**Assignment:** Please give back word for word the lines below, from the first one through the one with "2024年2月13日 / Chrome Web".

**Exercise data:**
<<<<
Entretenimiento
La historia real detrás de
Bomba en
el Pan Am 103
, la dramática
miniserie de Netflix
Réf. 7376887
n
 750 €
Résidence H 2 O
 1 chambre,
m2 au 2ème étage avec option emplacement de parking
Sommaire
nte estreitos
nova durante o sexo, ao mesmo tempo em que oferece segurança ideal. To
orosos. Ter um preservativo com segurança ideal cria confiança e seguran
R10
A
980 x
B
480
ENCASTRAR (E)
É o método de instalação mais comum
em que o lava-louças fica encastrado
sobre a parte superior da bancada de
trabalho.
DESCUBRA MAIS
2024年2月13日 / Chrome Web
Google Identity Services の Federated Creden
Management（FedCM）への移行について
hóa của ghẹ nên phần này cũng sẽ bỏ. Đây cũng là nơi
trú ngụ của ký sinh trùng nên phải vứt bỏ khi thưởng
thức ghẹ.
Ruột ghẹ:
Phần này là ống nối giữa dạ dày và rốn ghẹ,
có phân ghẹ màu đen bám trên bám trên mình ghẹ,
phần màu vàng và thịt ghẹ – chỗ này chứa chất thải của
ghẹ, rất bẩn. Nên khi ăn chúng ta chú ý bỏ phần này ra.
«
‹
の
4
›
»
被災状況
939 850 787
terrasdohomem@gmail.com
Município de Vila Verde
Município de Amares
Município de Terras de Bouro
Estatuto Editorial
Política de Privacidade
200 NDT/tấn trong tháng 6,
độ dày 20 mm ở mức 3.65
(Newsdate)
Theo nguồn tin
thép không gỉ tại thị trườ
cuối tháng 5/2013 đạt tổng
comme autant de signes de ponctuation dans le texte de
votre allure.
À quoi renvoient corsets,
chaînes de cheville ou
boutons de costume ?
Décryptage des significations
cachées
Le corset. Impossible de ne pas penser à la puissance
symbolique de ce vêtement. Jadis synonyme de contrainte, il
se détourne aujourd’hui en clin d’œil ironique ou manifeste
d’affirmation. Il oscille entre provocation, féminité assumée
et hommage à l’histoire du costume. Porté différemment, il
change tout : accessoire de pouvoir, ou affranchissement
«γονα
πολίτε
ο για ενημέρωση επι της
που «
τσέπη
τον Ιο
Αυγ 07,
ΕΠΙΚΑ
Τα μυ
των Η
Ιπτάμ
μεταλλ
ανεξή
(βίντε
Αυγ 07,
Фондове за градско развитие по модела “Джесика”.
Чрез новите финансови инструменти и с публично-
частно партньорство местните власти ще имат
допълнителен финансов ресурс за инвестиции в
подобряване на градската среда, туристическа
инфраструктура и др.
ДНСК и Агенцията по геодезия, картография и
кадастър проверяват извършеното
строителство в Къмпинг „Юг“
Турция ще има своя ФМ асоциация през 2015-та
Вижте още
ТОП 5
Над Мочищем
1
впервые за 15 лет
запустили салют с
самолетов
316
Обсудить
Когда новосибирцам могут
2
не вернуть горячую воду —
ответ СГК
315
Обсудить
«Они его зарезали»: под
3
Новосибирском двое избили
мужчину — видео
>>>>
**Solution for this task:**
Entretenimiento
La historia real detrás de
Bomba en
el Pan Am 103
, la dramática
miniserie de Netflix
Réf. 7376887
n
 750 €
Résidence H 2 O
 1 chambre,
m2 au 2ème étage avec option emplacement de parking
Sommaire
nte estreitos
nova durante o sexo, ao mesmo tempo em que oferece segurança ideal. To
orosos. Ter um preservativo com segurança ideal cria confiança e seguran
R10
A
980 x
B
480
ENCASTRAR (E)
É o método de instalação mais comum
em que o lava-louças fica encastrado
sobre a parte superior da bancada de
trabalho.
DESCUBRA MAIS
2024年2月13日 / Chrome Web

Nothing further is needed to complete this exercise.